Chosen from 492 applicants, Professor Velásquez Estrada is part of the cohort of the 47th class of 31 fellows selected this year. The National Humanities Center will award approximately $1,500,000 in fellowship grants to enable the selected scholars to take leave from their normal academic duties and pursue research at the Center.

During the fellowship, Professor Velásquez Estrada will have the opportunity to share ideas in seminars, lectures, and conferences at the Center and work on her book project “Intersectional Justice Denied: Warring Masculinity, Violence, and Peacemaking in Post-Accords El Salvador.” Her book draws on two and a half years of ethnographic research in El Salvador and examines the central paradox of Salvadoran male gang members who are simultaneously purveyors of violence and peacemakers. She traces how women relatives of male gang members engage in a complex politics of solidarity with their relatives’ peacemaking efforts and explores the layered politics of women’s demands for intersectional justice.

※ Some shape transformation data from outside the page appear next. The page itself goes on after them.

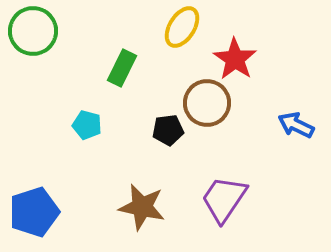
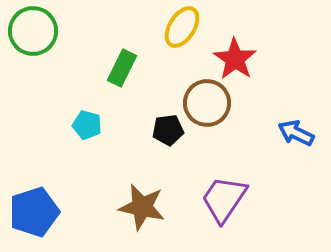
blue arrow: moved 8 px down
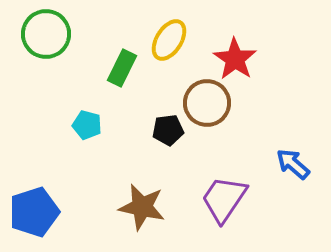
yellow ellipse: moved 13 px left, 13 px down
green circle: moved 13 px right, 3 px down
blue arrow: moved 3 px left, 31 px down; rotated 15 degrees clockwise
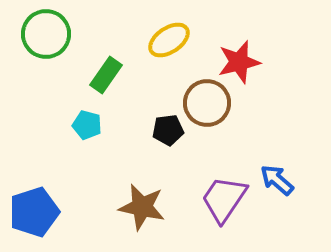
yellow ellipse: rotated 24 degrees clockwise
red star: moved 4 px right, 3 px down; rotated 24 degrees clockwise
green rectangle: moved 16 px left, 7 px down; rotated 9 degrees clockwise
blue arrow: moved 16 px left, 16 px down
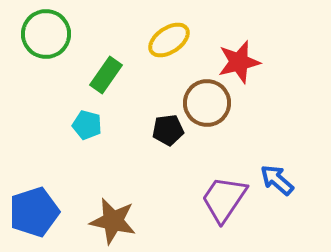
brown star: moved 29 px left, 14 px down
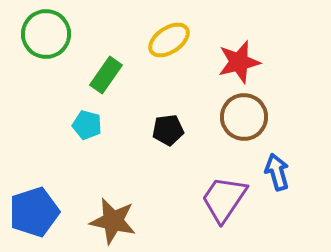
brown circle: moved 37 px right, 14 px down
blue arrow: moved 8 px up; rotated 33 degrees clockwise
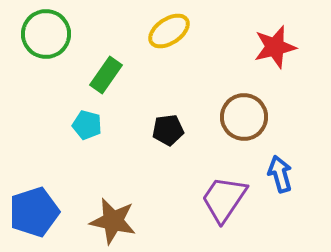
yellow ellipse: moved 9 px up
red star: moved 36 px right, 15 px up
blue arrow: moved 3 px right, 2 px down
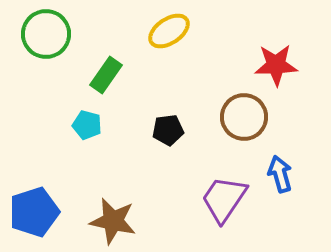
red star: moved 1 px right, 18 px down; rotated 12 degrees clockwise
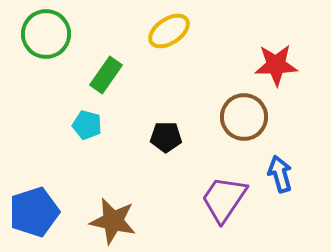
black pentagon: moved 2 px left, 7 px down; rotated 8 degrees clockwise
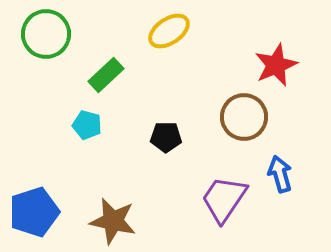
red star: rotated 21 degrees counterclockwise
green rectangle: rotated 12 degrees clockwise
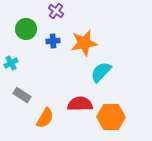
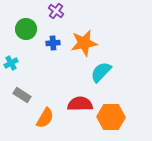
blue cross: moved 2 px down
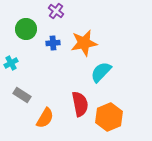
red semicircle: rotated 80 degrees clockwise
orange hexagon: moved 2 px left; rotated 24 degrees counterclockwise
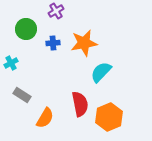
purple cross: rotated 21 degrees clockwise
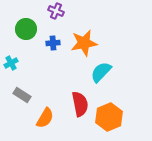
purple cross: rotated 35 degrees counterclockwise
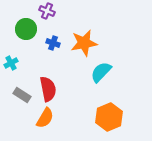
purple cross: moved 9 px left
blue cross: rotated 24 degrees clockwise
red semicircle: moved 32 px left, 15 px up
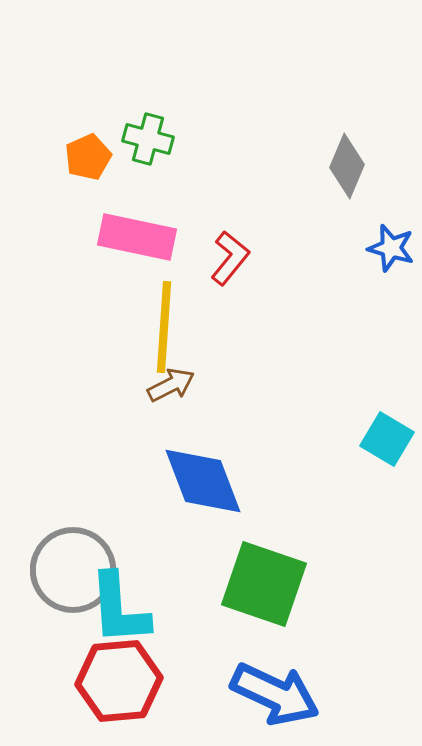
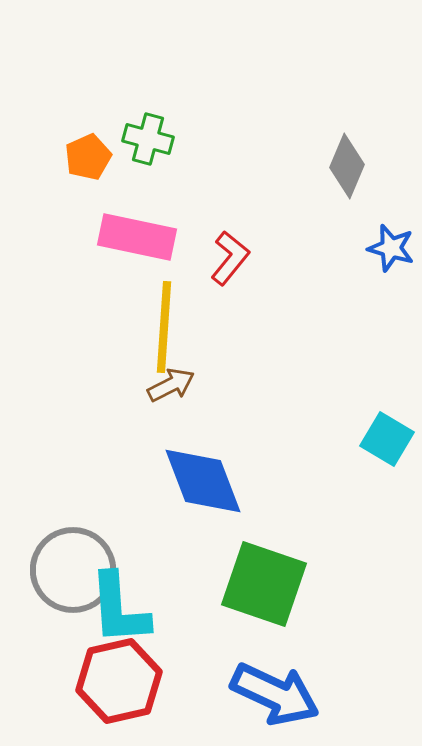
red hexagon: rotated 8 degrees counterclockwise
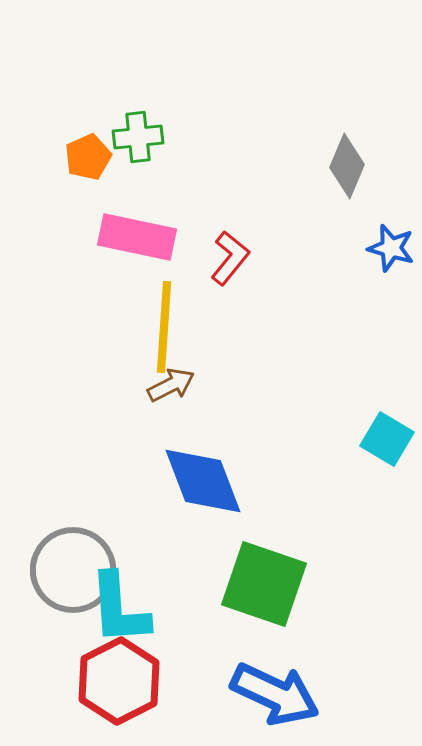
green cross: moved 10 px left, 2 px up; rotated 21 degrees counterclockwise
red hexagon: rotated 14 degrees counterclockwise
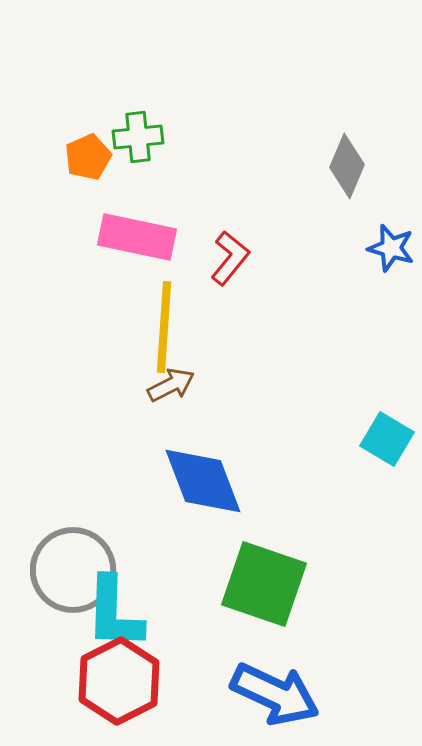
cyan L-shape: moved 5 px left, 4 px down; rotated 6 degrees clockwise
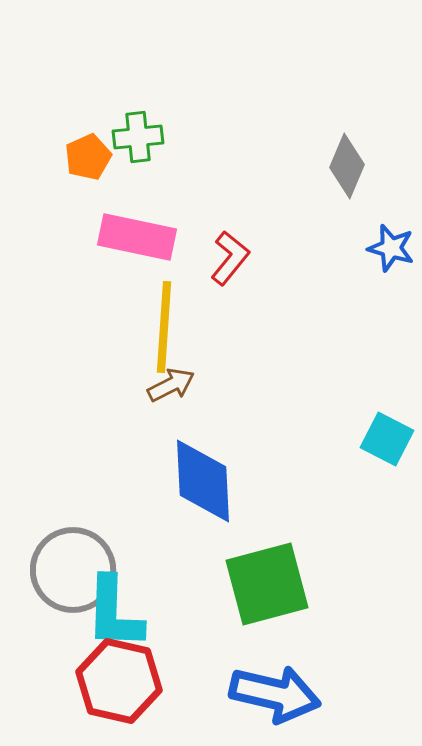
cyan square: rotated 4 degrees counterclockwise
blue diamond: rotated 18 degrees clockwise
green square: moved 3 px right; rotated 34 degrees counterclockwise
red hexagon: rotated 20 degrees counterclockwise
blue arrow: rotated 12 degrees counterclockwise
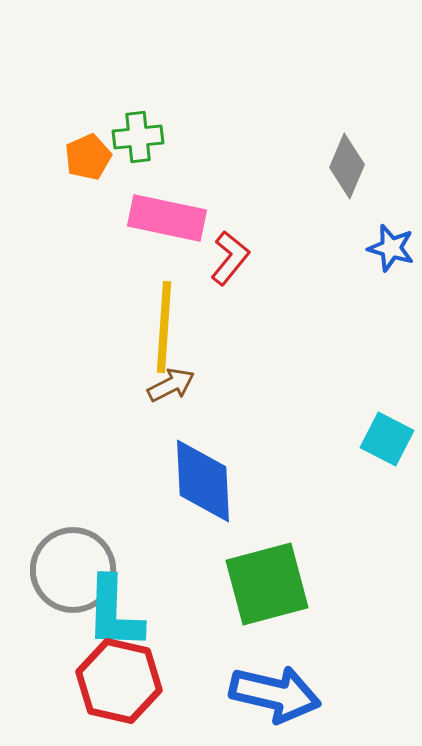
pink rectangle: moved 30 px right, 19 px up
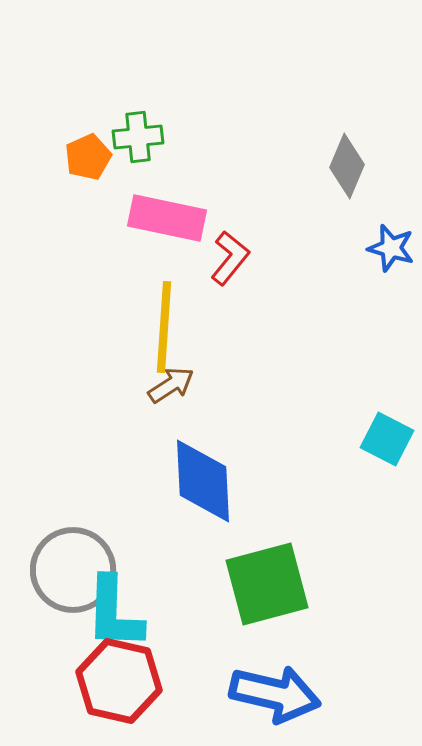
brown arrow: rotated 6 degrees counterclockwise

The National Humanities Center is the world’s only independent institute dedicated exclusively to advanced study in all areas of the humanities. Through its residential fellowship program, the Center provides scholars with the resources necessary to generate new knowledge and to further understanding of all forms of cultural expression, social interaction, and human thought. Through its education programs, the Center strengthens teaching on the collegiate and pre-collegiate levels. Through public engagement intimately linked to its scholarly and educational programs, the Center promotes understanding of the humanities and advocates for their foundational role in a democratic society.